Furthermore, attempts to regulate or ban germline editing are driven by fears of "designer babies" and societal inequality. Critics caution that unequal access could exacerbate social disparities, creating a genetic underclass or enhancing the power of wealthy elites (Gyngell et al., 2017). Ethical frameworks emphasize the importance of strict guidelines, transparent research, and public engagement to address these concerns responsibly.

Refutation of Opposing Views

While the ethical concerns are valid, many argue that banning gene editing entirely hampers medical progress and the potential to alleviate human suffering. Responsible governance and regulatory oversight can mitigate risks associated with germline editing. For example, the International Commission on Gene Editing advocates for strict lines of research and ethical review processes to ensure safety and societal benefits (Cavaliere et al., 2019).

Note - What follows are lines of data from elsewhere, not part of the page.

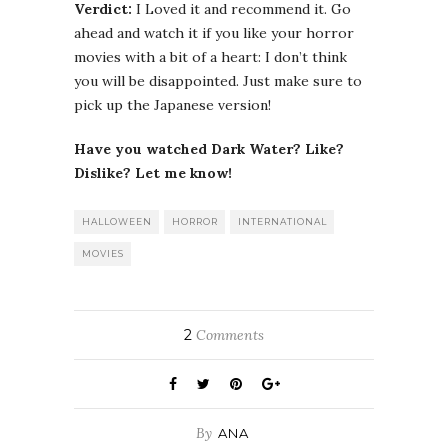
Verdict:
I Loved it and recommend it. Go
ahead and watch it if you like your horror
movies with a bit of a heart: I don’t think
you will be disappointed. Just make sure to
pick up the Japanese version!
Have you watched Dark Water? Like?
Dislike? Let me know!
HALLOWEEN
HORROR
INTERNATIONAL
MOVIES
2
Comments
By
ANA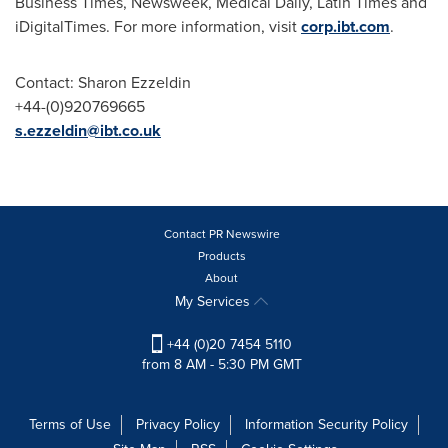
Business Times, Newsweek, Medical Daily, Latin Times and
iDigitalTimes. For more information, visit
corp.ibt.com
.
Contact:
Sharon Ezzeldin
+44-(0)920769665
s.ezzeldin@ibt.co.uk
Contact PR Newswire
Products
About
My Services
+44 (0)20 7454 5110
from 8 AM - 5:30 PM GMT
Terms of Use
Privacy Policy
Information Security Policy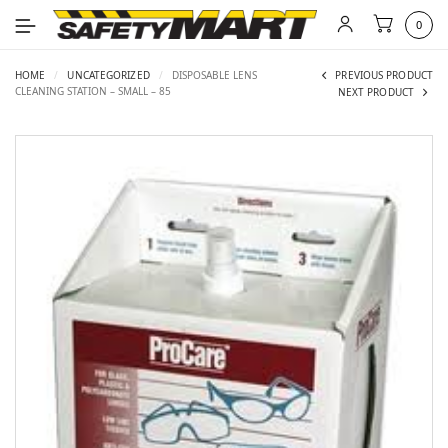
0
HOME
/
UNCATEGORIZED
/
DISPOSABLE LENS
PREVIOUS PRODUCT
CLEANING STATION – SMALL – 85
NEXT PRODUCT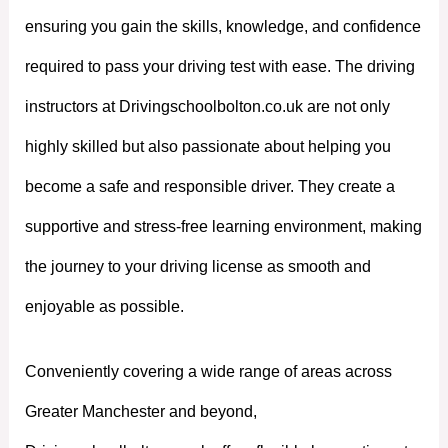
ensuring you gain the skills, knowledge, and confidence
required to pass your driving test with ease. The driving
instructors at Drivingschoolbolton.co.uk are not only
highly skilled but also passionate about helping you
become a safe and responsible driver. They create a
supportive and stress-free learning environment, making
the journey to your driving license as smooth and
enjoyable as possible.
Conveniently covering a wide range of areas across
Greater Manchester and beyond,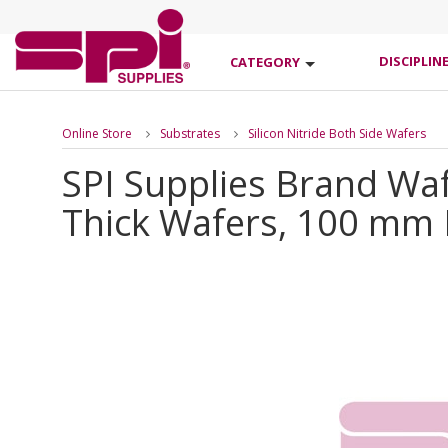
DISCIPLIN
CATEGORY
Online Store
Substrates
Silicon Nitride Both Side Wafers
SPI Supplies Brand Wa
Thick Wafers, 100 mm 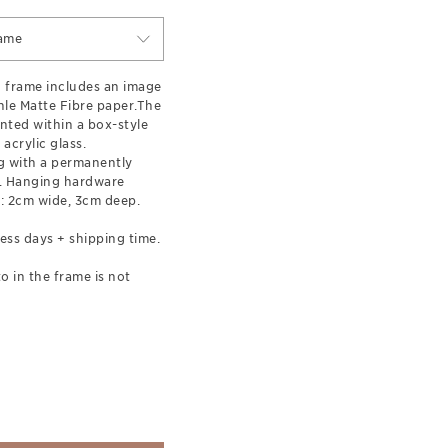
ame
 frame includes an image
le Matte Fibre paper.The
nted within a box-style
acrylic glass.
 with a permanently
l. Hanging hardware
: 2cm wide, 3cm deep.
ess days + shipping time.
o in the frame is not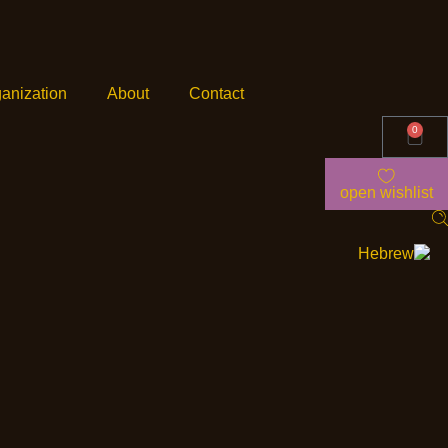
anization
About
Contact
0
open wishlist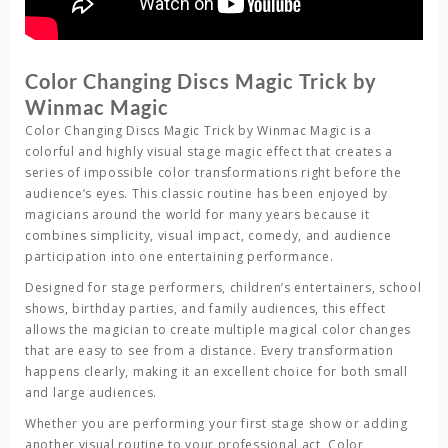
Color Changing Discs Magic Trick by
Winmac Magic
Color Changing Discs Magic Trick
by
Winmac Magic
is a
colorful and highly visual stage magic effect that creates a
series of impossible color transformations right before the
audience’s eyes. This classic routine has been enjoyed by
magicians around the world for many years because it
combines simplicity, visual impact, comedy, and audience
participation into one entertaining performance.
Designed for stage performers, children’s entertainers, school
shows, birthday parties, and family audiences, this effect
allows the magician to create multiple magical color changes
that are easy to see from a distance. Every transformation
happens clearly, making it an excellent choice for both small
and large audiences.
Whether you are performing your first stage show or adding
another visual routine to your professional act,
Color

Furthermore, advancements in somatic cell editing, which does not transmit changes to offspring, offer therapeutic benefits without impacting future generations, thus lessening ethical dilemmas. Focusing on such approaches can enable us to realize the full potential of gene editing while respecting moral boundaries.

Conclusion

Gene editing stands at the forefront of biomedical innovation, promising to eradicate genetic diseases, extend lifespan, and revolutionize disease research. While ethical and safety concerns exist, they can be addressed through stringent regulations, responsible research practices, and transparent public engagement. The potential benefits of gene editing, when carefully managed, outweigh the risks, making it a valuable tool for advancing human health and wellbeing. Continued dialogue among scientists, ethicists, policymakers, and the public is essential to harness its promise ethically and effectively.

References

• Cavaliere, G., Devolder, K., & Giubilini, A. (2019). Regulating genome editing: for enlightened democratic governance. Cambridge Quarterly of Healthcare Ethics, 28(1), 76-88.
• Gyngell, C., Douglas, T., & Savulescu, J. (2017). The ethics of germline gene editing. Journal of Applied Philosophy, 34(4), 441-456.
• Khalil, A. M. (2020). The genome editing revolution. Journal of Genetic Engineering and Biotechnology, 18(1), 1-16.
• Ma, H., Marti-Gutierrez, N., Park, S. W., Wu, J., Lee, Y., Suzuki, K., & Mitalipov, S. (2017). Correction of a pathogenic gene mutation in human embryos. Nature, 548(7668), 413-419.
• Memi, F., Ntokou, A., & Papangeli, I. (2018). CRISPR/Cas9 gene-editing: Research technologies, clinical applications and ethical considerations. Seminars in Perinatology, 42(8), 495-501.
• Petersen, B. (2017). Basics of genome editing technology and its application in livestock species. Reproduction in Domestic Animals, 52(Suppl 3), 4-13.
• Rojas-Vasquez, R., & Gatica-Arias, A. (2020). Use of genome editing technologies for genetic improvement of crops of tropical origin. Plant Cell, Tissue and Organ Culture, 140(1), 1-13.
• Wang, X., Niu, Y., Zhou, J., Yu, H., Kou, Q., Lei, A., & Chen, Y. (2016). Multiplex gene editing via CRISPR/Cas9 exhibits desirable muscle hypertrophy without detectable off-target effects in sheep. Scientific Reports, 6, 6403.